▶ [Assignment]: Would you give the listing again exactly as written, minus its pictures?

▶ [Working data]:
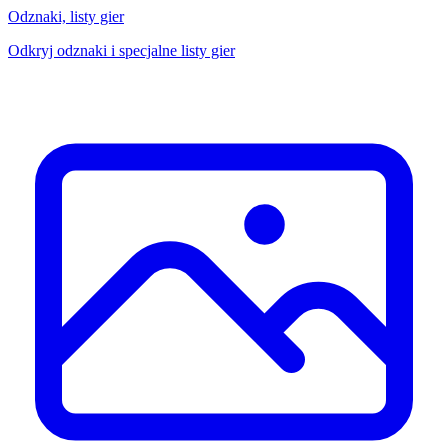
Odznaki, listy gier
Odkryj odznaki i specjalne listy gier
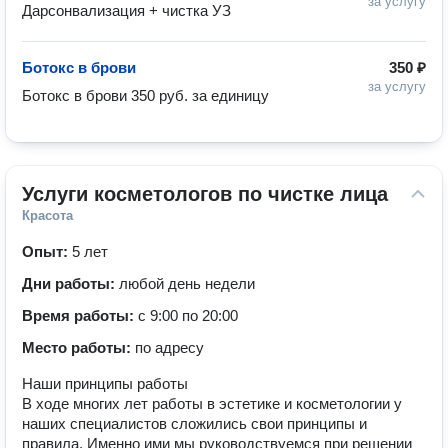
за услугу
Дарсонвализация + чистка УЗ 
Ботокс в брови
350 ₽
за услугу
Ботокс в брови 350 руб. за единицу
Услуги косметологов по чистке лица
Красота
Опыт:
5 лет
Дни работы:
любой день недели
Время работы:
с 9:00 по 20:00
Место работы:
по адресу
Наши принципы работы
В ходе многих лет работы в эстетике и косметологии у
наших специалистов сложились свои принципы и
правила. Именно ими мы руководствуемся при решении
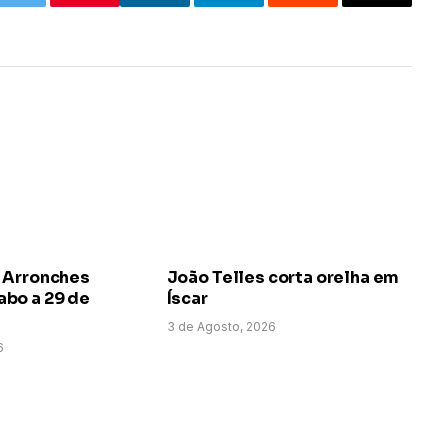
k
Twitter
LinkedIn
Telegram
Reddit
Email
 Arronches
João Telles corta orelha em
bo a 29 de
Íscar
3 de Agosto, 2026
6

▶ [Answer space]:
Odznaki, listy gier
Odkryj odznaki i specjalne listy gier
за услугу
Дарсонвализация + чистка УЗ 
Ботокс в брови
350 ₽
за услугу
Ботокс в брови 350 руб. за единицу
Услуги косметологов по чистке лица
Красота
Опыт:
5 лет
Дни работы:
любой день недели
Время работы:
с 9:00 по 20:00
Место работы:
по адресу
Наши принципы работы
В ходе многих лет работы в эстетике и косметологии у
наших специалистов сложились свои принципы и
правила. Именно ими мы руководствуемся при решении
k
Twitter
LinkedIn
Telegram
Reddit
Email
 Arronches
João Telles corta orelha em
bo a 29 de
Íscar
3 de Agosto, 2026
6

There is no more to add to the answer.